A tunnel that tells a vision of the city, a course in the past of social struggle, rails plunging into the Rhône, a villa embedded in a building… Since 2014, Rue89Lyon has been helping you discover Lyon and its heritage with a particular eye: that of the Anti-Routard. In this map, explore the city through places, stories and portraits like you’ve never seen it before.

Do you know the anti-backpacker of Lyon? When Rue89Lyon launched this series in 2014, the objective was to discover places, buildings, or unknown monuments in Lyon, far from tourist guides.

But the unusual is not everything. Gradually, our goal has been to lead the reader to question his environment. What is this building? What does he say about Lyon? How does his story illustrate current events?

Today, anti-backpackers talk as much about unusual places, like this pretty villa next to the Part-Dieu station, completely engulfed by a modern building but kept intact, as about characters or places that tell the story of a district.

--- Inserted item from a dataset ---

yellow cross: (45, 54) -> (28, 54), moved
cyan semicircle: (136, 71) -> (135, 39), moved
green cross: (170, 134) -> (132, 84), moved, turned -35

Sometimes these articles come back to the gentrification of a district, as through the portrait of Les Valseuses. Sometimes, they explain the reason for a wart at the entrance to the city, with the Tunnel de Fourvière. Sometimes they tell a moment of history, as with the Court of the Ravenous or the end of an era, with the closure of the Other side of the bridge. In any case, their purpose is to shed light on current events, like that on the eternal bad reputation of the Guillotière district.

In this map, we invite you to discover them one by one.

Tired of the Routard guide? We offer you the Anti-Routard de Lyon. A guide away from tourist paths. ©DR

The little-known story of well-known places

Note that another important criterion guides our choices for this anti-backpacker: all the places we present to you must be accessible to the public even if it is only a few days a year. Or at least be visible from the outside.

Some places are well known. Of all, or of their neighborhood. But their stories are much less so. The Villa Berliet, which bears the name of the famous family of automobile manufacturers or another bourgeois building, the Villa Monoyer, which still belongs to the family of this ophthalmologist from Lyon. You don’t know him? Yet he is the inventor of the famous vision test that you all passed one day.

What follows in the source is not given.